It’s that time of year again when many of us are spending every waking moment working on some ARC grant application. I’m currently writing a Discovery Grant application and there are quite a lot of differences in this year’s application compared to previous years. These include:
- The section numbering. What was E is now C, and there are new letters F and G.
- More work! For example, in F13.3, each of the “Ten-best career publications” requires a 30 word description of the impact and significance of the publication. Each paper in F13.2 (papers from the last five years) must be aligned with a previous Discovery Project if applicable.
- No paper printout, everything is uploaded in the RMS system.
I am currently about half-way through and here are some things I’ve learnt so far which might help you in economising your time and effort:
- The budget part hasn’t changed much from previous years, so you can do what you always did. The only difference is that you do everything through RMS.
- First write down your objectives for C2, and use these as notional subheadings for C3 and C4.
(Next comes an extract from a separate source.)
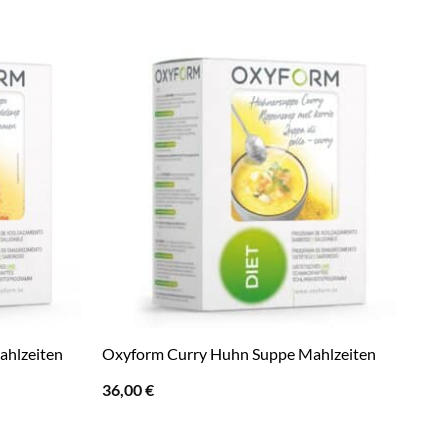
ahlzeiten
Oxyform Curry Huhn Suppe Mahlzeiten
36,00
€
- Then start writing “C3 Significance and Innovation”. I think of this section as the middle ground, and so what you over-write here usually spills over into C2 and C4. The C2 section gives the subtext and philosophy of the project without details on the background theory. The background theory finds its place in C3 because usually the significance, motivation, innovation and impact is better phrased within a story of the subject.
- C4 is really the “how to” part of the proposal. When you feel like you’ve started describing methodology in C3, move the material to C4, but don’t be afraid to write too much in C3. I find it difficult to separate the two sections while I’m writing. I think it is best to write a whole slab of stuff on a particular topic, and then separate them into the two sections afterwards.
- C2 is now much easier to write when you can see what examples and themes you will need to make C3 and C4 easier to understand and more cohesive. Be imaginative, write enthusiastically and do a lot of brain-storming with your C2 section. This is probably the most important part of the application. Your C2 should be understandable to another academic who may not be familiar with your discipline, but might be from an allied discipline (e.g., physics and chemistry, history and english literature).